The thing about Austin Lee is that everything he makes doesn't look like it was actually made by anyone but a computer. We have discussed this at length with Austin in our Radio Juxtapoz podcast and in our Juxtapoz x Superflat exhibition, this idea of analog to digitial to analog again, and now at Pace Prints, even an extra layer of analog. Austin Lee, over the course of his now influential career, as played with the idea of early 21st century computer painting programs and creating painting by hand in a reversal in our relationship with computers and technology, as if the exchange between our digital selfs and our "real" life is flipped.
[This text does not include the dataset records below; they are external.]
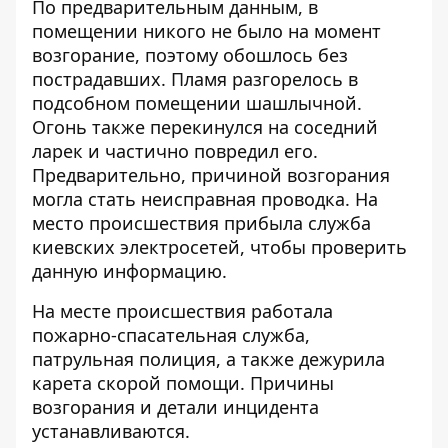
По предварительным данным, в
помещении никого не было на момент
возгорание, поэтому обошлось без
пострадавших. Пламя разгорелось в
подсобном помещении шашлычной.
Огонь также перекинулся на соседний
ларек и частично повредил его.
Предварительно, причиной возгорания
могла стать неисправная проводка. На
место происшествия прибыла служба
киевских электросетей, чтобы проверить
данную информацию.
На месте происшествия работала
пожарно-спасательная служба,
патрульная полиция, а также дежурила
карета скорой помощи. Причины
возгорания и детали инцидента
устанавливаются.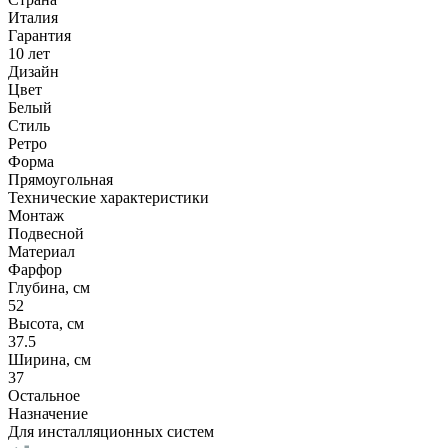
Италия
Гарантия
10 лет
Дизайн
Цвет
Белый
Стиль
Ретро
Форма
Прямоугольная
Технические характеристики
Монтаж
Подвесной
Материал
Фарфор
Глубина, см
52
Высота, см
37.5
Ширина, см
37
Остальное
Назначение
Для инсталляционных систем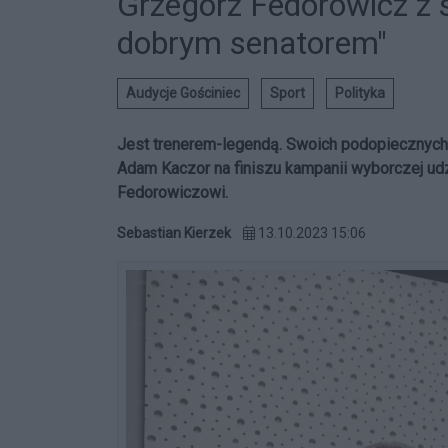
Grzegorz Fedorowicz z 
dobrym senatorem"
Audycje Gościniec
Sport
Polityka
Jest trenerem-legendą. Swoich podopiecznych 
Adam Kaczor na finiszu kampanii wyborczej udz
Fedorowiczowi.
Sebastian Kierzek
13.10.2023 15:06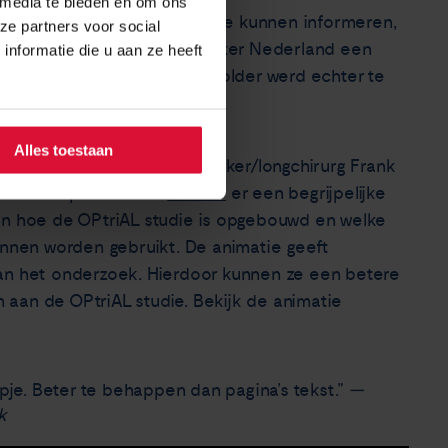
 media te bieden en om ons
n voor dit onderzoek goed te kunnen informeren,
ze partners voor social
Medisch Centrum en Longkanker Nederland een
nformatie die u aan ze heeft
n gemaakt. Deze tekstuele folder werd echter te
orm is gekozen.
Alles toestaan
isa Spaans, hoofdonderzoeker/longchirurg Frank
patiëntenpanel heeft
Indiveo
er een begrijpelijke
en hoe de OPtriAL studie is opgebouwd en welke
kunnen worden gebruikt. De animatie geeft
van het onderzoek. Hierdoor kunnen ze een betere
aan de OPtriAL studie. Bekijk de animatie
mpje. Beter te behappen dan pagina’s tekst.”
—
k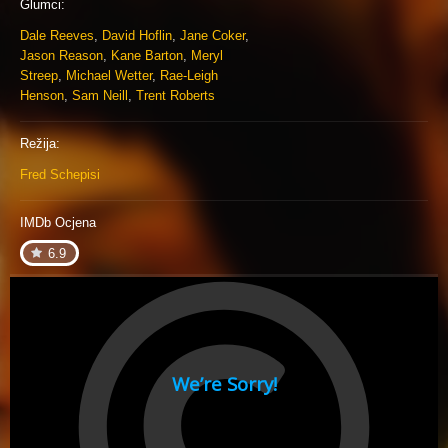
Glumci:
Dale Reeves
,
David Hoflin
,
Jane Coker
,
Jason Reason
,
Kane Barton
,
Meryl
Streep
,
Michael Wetter
,
Rae-Leigh
Henson
,
Sam Neill
,
Trent Roberts
Režija:
Fred Schepisi
IMDb Ocjena
6.9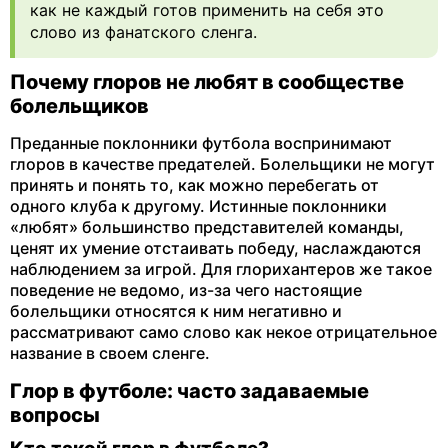
как не каждый готов применить на себя это
слово из фанатского сленга.
Почему глоров не любят в сообществе
болельщиков
Преданные поклонники футбола воспринимают
глоров в качестве предателей. Болельщики не могут
принять и понять то, как можно перебегать от
одного клуба к другому. Истинные поклонники
«любят» большинство представителей команды,
ценят их умение отстаивать победу, наслаждаются
наблюдением за игрой. Для глорихантеров же такое
поведение не ведомо, из-за чего настоящие
болельщики относятся к ним негативно и
рассматривают само слово как некое отрицательное
название в своем сленге.
Глор в футболе: часто задаваемые
вопросы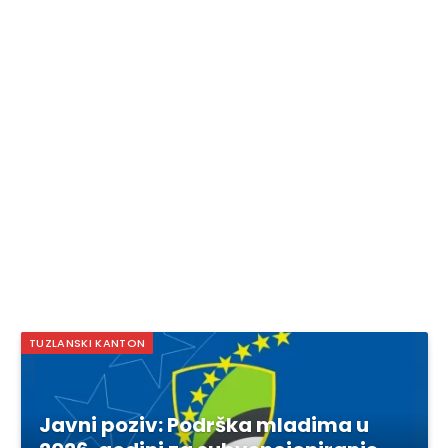
TUZLANSKI KANTON
Javni poziv: Podrška mladima u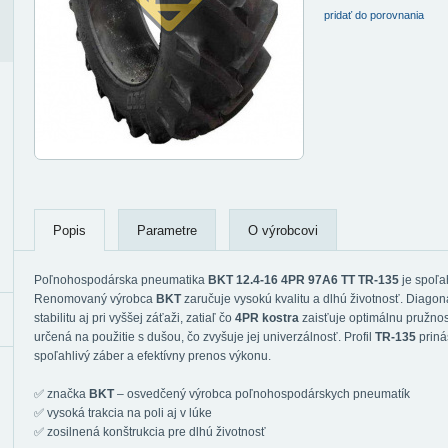
pridať do porovnania
Popis
Parametre
O výrobcovi
Poľnohospodárska pneumatika
BKT 12.4-16 4PR 97A6 TT TR-135
je spoľah
Renomovaný výrobca
BKT
zaručuje vysokú kvalitu a dlhú životnosť. Diago
stabilitu aj pri vyššej záťaži, zatiaľ čo
4PR kostra
zaisťuje optimálnu pružnos
určená na použitie s dušou, čo zvyšuje jej univerzálnosť. Profil
TR-135
priná
spoľahlivý záber a efektívny prenos výkonu.
✅ značka
BKT
– osvedčený výrobca poľnohospodárskych pneumatík
✅ vysoká trakcia na poli aj v lúke
✅ zosilnená konštrukcia pre dlhú životnosť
Below is the press release to  Lee's new show, Good Impressions, on view at Pace Prints and explains the context of how Lee works on these editions. —Evan Pricco

As in his painting practice, Austin Lee makes prints with a hybrid digital and analog philosophy. Whether it is creating plates from digital drawings, or manually airbrushing large-scale works inspired by digital color and form, his mode of making evolves to recontextualize conventional methods. The exhibition will present unique prints and multiples made using a broad spectrum of digital and traditional techniques, in scales ranging from the intimate to the monumental.

With On the Way, a new sculptural multiple in an edition of 25, Lee shares with us the three-dimensional object originally created in virtual reality for the painting of the same name. The sculpture depicts the emotional crisis of the mundane on a family drive. The artist seeks to make visible what was once hidden in the original painting and allow the viewer to experience the work from all sides and angles. We see not just what’s in the painting but the full digital space within which the painting was created. Cast in bronze and painted in likeness to the artist’s signature airbrush finish, the sculpture imparts a deceiving weightlessness.

In this exhibition, Lee also returns to portraiture from life, a practice which he first explored during his studies at Yale. These works started as a playful take on Leonardo da Vinci’s sfumato technique and are painted directly from live sitters, hoping to catch a hint or impression of them. The nature of sitting for a portrait allows for an intimate moment of direct human connection that the artist finds especially important today and allows a brief moment of access into another person’s inner world.